Somali Seafarers in America

New York was always a treasury of recordable persons of various ethnic origins. When I didn't happen to be on a field trip somewhere I often worked with singers, drummers or informants from the Caribbean, Africa and elsewhere. Once, for example, when I was working on a book of East African tales I managed to locate a young Somali seaman named Mosa Mahamed who had jumped ship in New York. Not only was he eager to tell Somali stories, he was very pleased to learn that he would be paid for his time. Mosa came to my apartment on West 10th Street twice a week, and I was delighted with the stories he told. Then one day he failed to appear, and I heard nothing from or about him for several weeks. Eventually I received a note from someone on Ellis Island, a letter written at Mosa's request. It seems he was on the Island awaiting deportation, and he wanted to know if I could do anything to help him out of his predicament. I went to the Manhattan office of the Immigration Department and talked to the man in charge of the case. He told me there was really nothing I could do. Many East African seamen had been jumping ship in New York, and orders had come down to find them and send them home. The man briefly described the circumstances surrounding Mosa's apprehension. An inspector had entered a small Brooklyn restaurant patronized by Somalis. He had a list in his hand and called out “Is Mosa Mahamed here?" A melee erupted, with people trampling one another to get out the door or through the windows. It seems that most of them were named Mosa Mahamed, or something close to that, and almost all were illegals. My Mosa was one of those who didn't escape. The immigration officer seemed sympathetic about Mosa, however, and he gave me a pass to visit Ellis Island and spend some time with him. The next day I made the trip. Once there, I was presented with several Mosa Mahameds before I found the right one. I explained that I couldn't do anything to prevent his being sent home, but I gave him some money, which cheered him up. Though I had no recorder, he dragged me to a relatively quiet corner where he insisted on telling me some more Somali tales, which I had to take down with pencil and paper. It was the last time I saw him.
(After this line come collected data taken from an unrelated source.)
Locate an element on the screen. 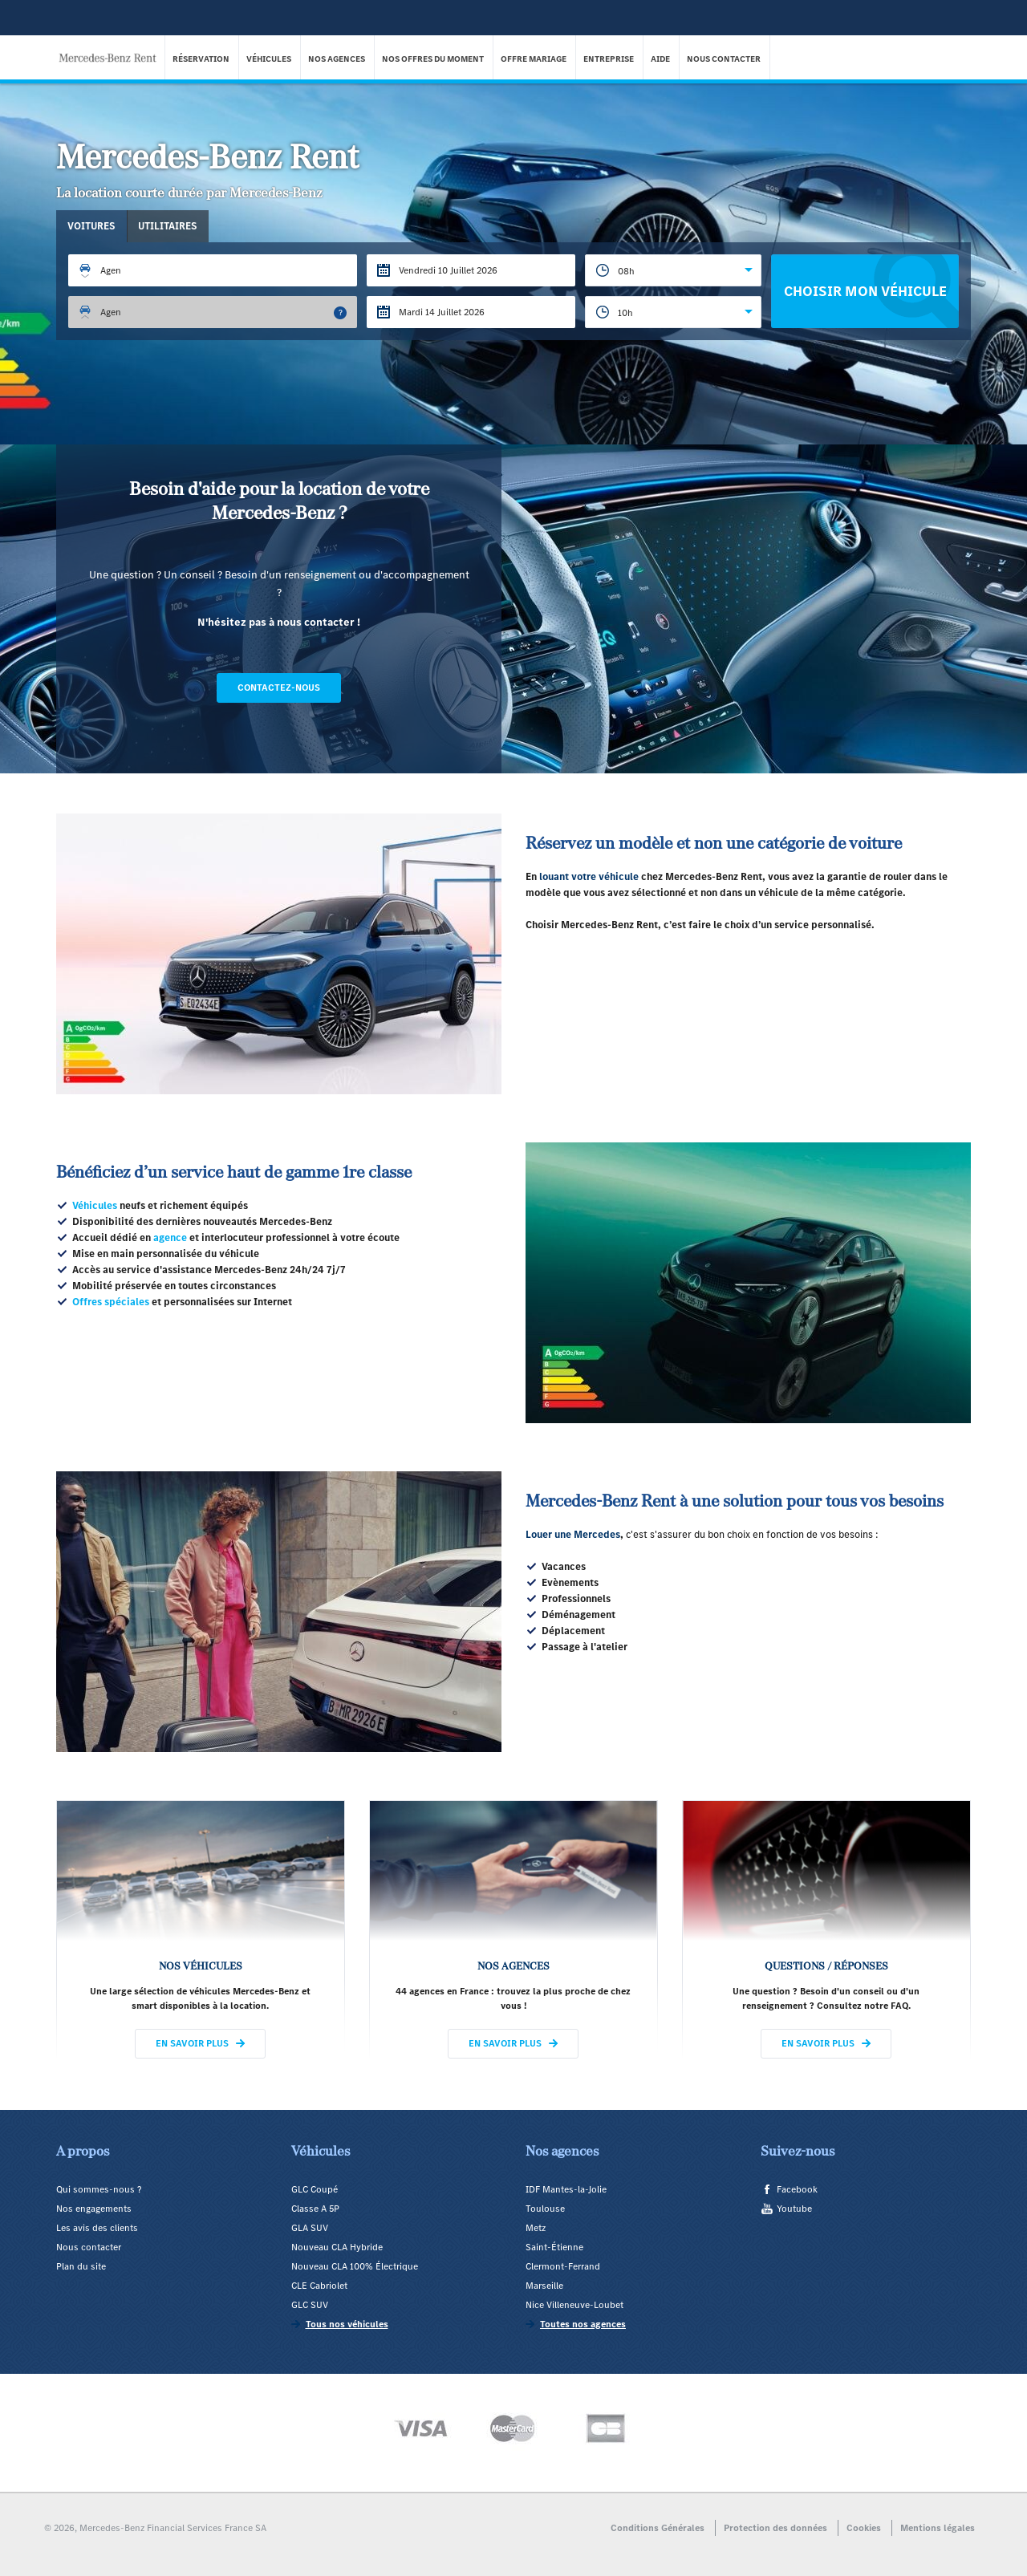 Image resolution: width=1027 pixels, height=2576 pixels. Aide is located at coordinates (661, 59).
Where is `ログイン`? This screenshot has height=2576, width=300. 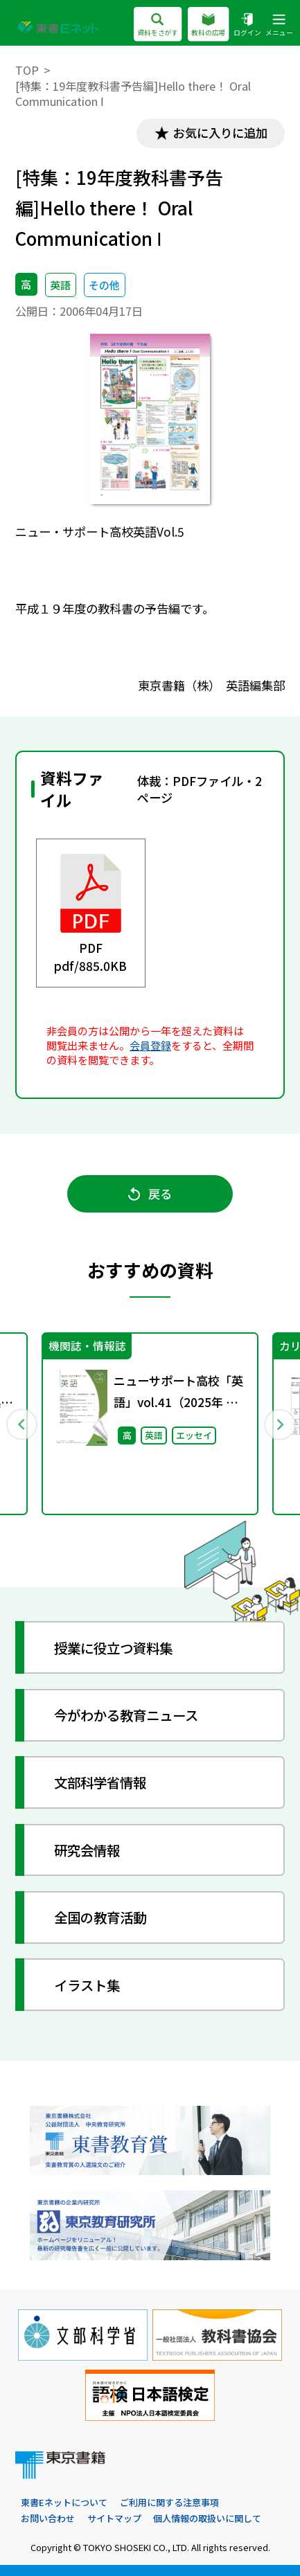 ログイン is located at coordinates (247, 24). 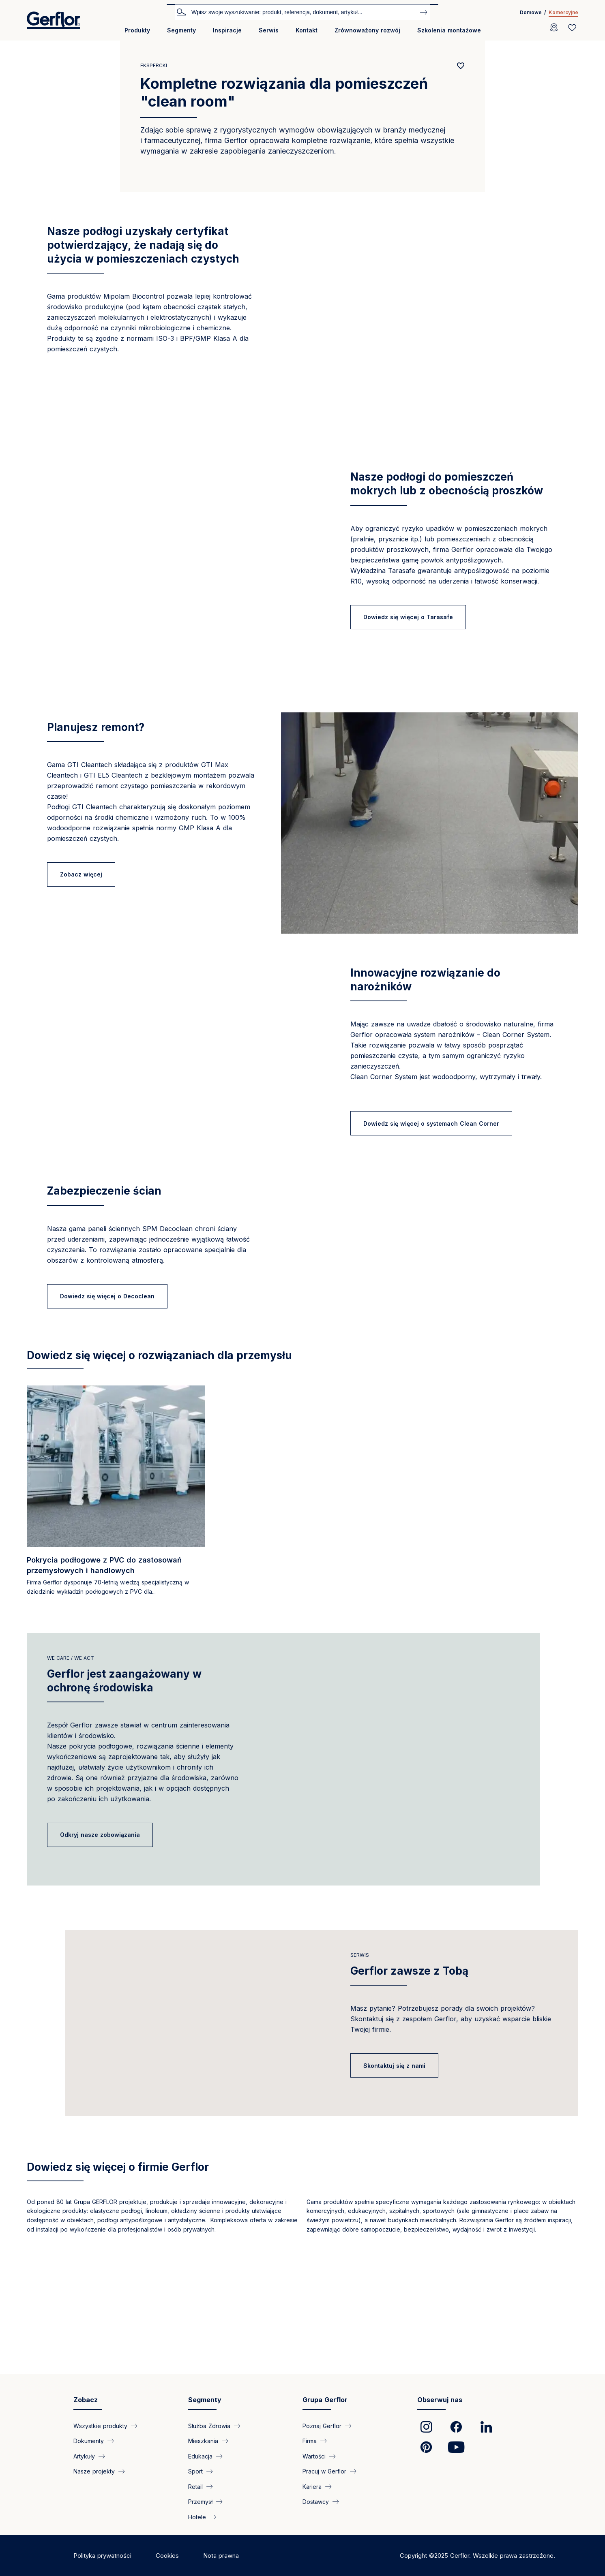  I want to click on Przemysł, so click(200, 2541).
Most of my recording at that time had to do with Caribbean, principally Haitian, traditions. Even in those days there were quite a few Haitians in New York. My friend Wilfred Beauchamp was one of my principal informants. Every now and then he brought new Haitian informants to my apartment, and occasionally an African. One of Beauchamp's African discoveries was a Senegalese named Sobihas Tore. Tore had worked for Ringling Brothers, and had arrived in New York with a consignment of newly-acquired circus animals. The animals debarked in the usual way, in crates, but Tore slid down a mooring rope and merged as quickly as possible into the Harlem scene. When Beauchamp brought Tore to me, this former animal attendant adopted us as his countrymen because we both, in varying degrees, spoke French. The first time Lydia Augustin who was talking no one made a sound. I also remember Alphonse Cimber, who was a promising drummer. Though he was a complete Haitian in most respects, he didn't know some of the Vodoun drum rhythms, and he sometimes came to my place separately from the others so I could help him with what I happened to know. (Later on he became a professional Afro-Haitian drummer and played in a few stage and film productions.) Eventually my supply of acetate blanks gave out. This was critical, because in 1940 and 1941 it was difficult, if not impossible, to acquire recording discs. In desperation I cut out the bottom of a rather heavygauge plastic hat box, trimmed it to size and recorded on that. It seemed to work rather well, but I can't remember anyone ever commenting on this brilliant improvisation.